Collected data
------------
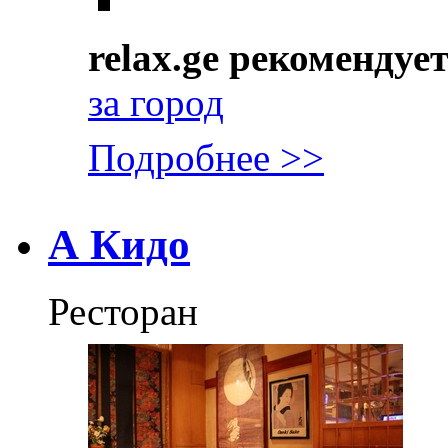
relax.ge рекомендуе
за город
Подробнее >>
А Кидо
Ресторан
------------
## WHAT YOU ARE ASKED TO DO
Every line of the data above is to be set down exactly; the pictures are not.

## TASK OUTPUT
relax.ge рекомендуе
за город
Подробнее >>
А Кидо
Ресторан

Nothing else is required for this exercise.